In Fortunato et al. (1986), a distinction between operators independent of the summary type of a given table and operators dependent on this summary type is discussed. All these operators, for which that paper proposed a formal definition, are different from the traditional relational operators, because the data structure on which they work is different from a classical relation by being a more complex structure. In particular, as operators independent of summary type, they propose macro-union (on the same MAD schema, the union between the single pairs of equal attributes are performed), macro-select (single instances specified in a suitable table are selected), and comparison (two MAD or one MAD and one number are compared, according to a θ-operator (>, ≥, etc.), obtaining a new MAD with possible null values). As operators dependent on summary type, they propose summarization (one category attribute is deleted and the measure instances are recomputed), restriction (only the category attributes specified by a qualification condition are selected for the new MAD), enlargement (practically the inverse of restriction, obtained by a distribution law expressed by a table), and reclassification (it substitutes a set of category attributes with another set, according to a functional dependency expressed by a relation).
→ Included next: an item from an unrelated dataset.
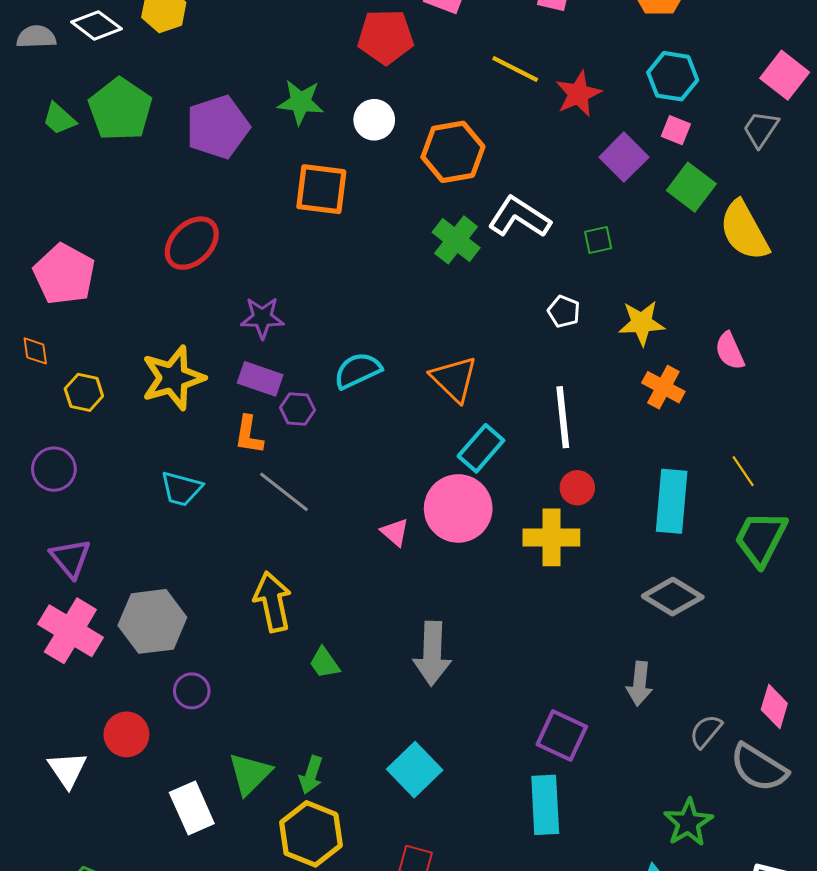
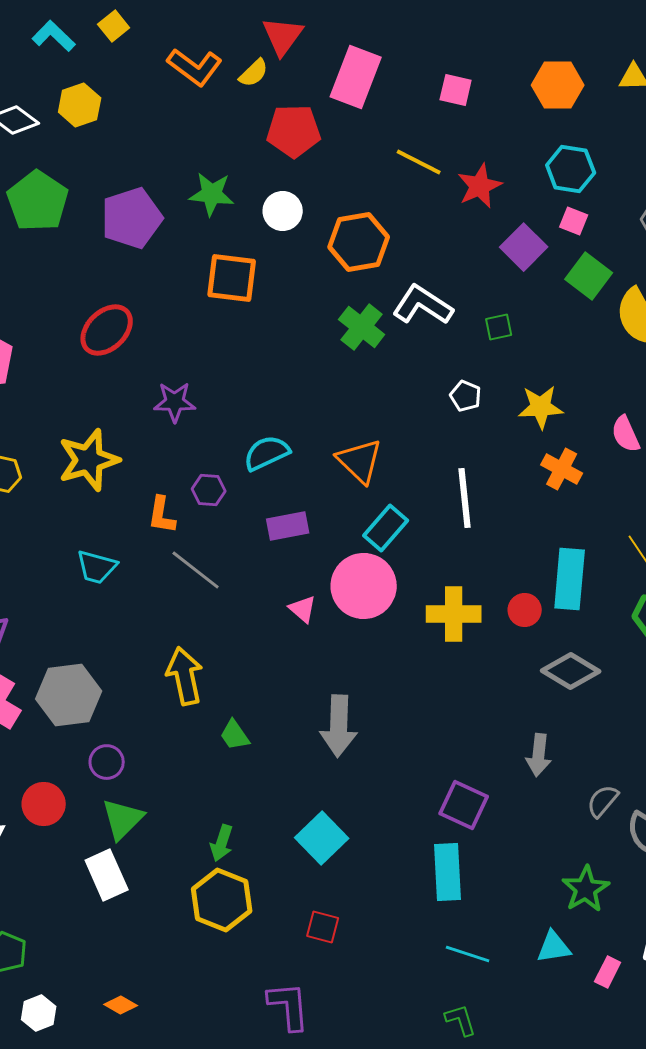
purple rectangle: (260, 379) -> (288, 526), moved, turned -30
red circle: (577, 488) -> (525, 610), moved
green triangle: (250, 774) -> (123, 819), moved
The Mefisto model, based on the previous aggregate data structure and on a reviewed set of operators, has been proposed in Rafanelli & Ricci (1988, 1990, 1991, 1993). In these papers a formalization of the above-mentioned elements of the model (data structure and operators) is illustrated. Part of these operators were further studied in later papers (see Rafanelli & Shoshani, 1990; Bezenchek, Rafanelli, & Tininini, 1996a, 1996b).
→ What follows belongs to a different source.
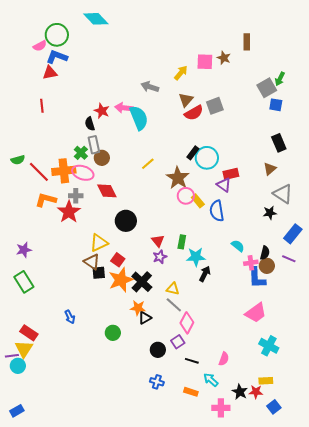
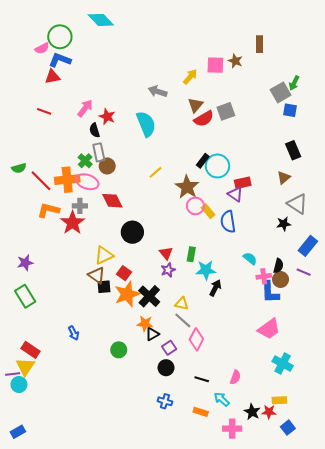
red line: (42, 106) -> (44, 111), turned -64
pink arrow: (124, 108) -> (85, 108), moved, turned 120
purple square: (178, 342) -> (169, 348), moved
As mentioned in the introduction of this chapter, visualization and data analysis (which represent, together with query formulation and extracting aggregate data from a database, the four steps for data analysis applications, as discussed in Gray et al., 1997), use tools which carry out dimensionality reduction (aggregation or summarization) in order to represent the dataset as an n-dimensional space. Boolean operations or logical associations between data are not of prime importance to users; in addition, updating and deleting data is rare or forbidden (see Ghosh, 1986), because their statistical use means they are generally considered static data, that is, data which represent "events consolidated in time." In fact, the most common manipulation is related to the encoding of data summarization, or to the reclassification of the descriptive data. In order to schematically represent the operations formally described later in this chapter, we use the graph in Figure 1, where the orientated edges go from the input data structure to the output data structure, with regard to the operations associated with a single edge.
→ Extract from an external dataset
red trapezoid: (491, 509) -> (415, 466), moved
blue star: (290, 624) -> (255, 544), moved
The algebra operations can have one or two multidimensional aggregate entities in input, or the couple <relation, multidimensional aggregate entity>; output is one multidimensional aggregate entity. The relational algebra operations (see, for example, Abiteboul, Hull, & Vianu, 1995) are necessary for the manipulation of relations resulting from the performance of the comparison operation; they are relations in non-first normal-form (that is, relations having a set like tuple components, relations such as those discussed in Ozsoyoglu, Ozsoyoglu, & Matos (1987).
The operators, described in the following, refer to the n-dimensional aggregate data structure, generally represented by a table. They are able to operate on this data structure, working only on its descriptive part. Furthermore the way of working on the summary values is included in each operation, that is, the computation of the summary values is automatic and therefore it happens in a manner transparent to the user.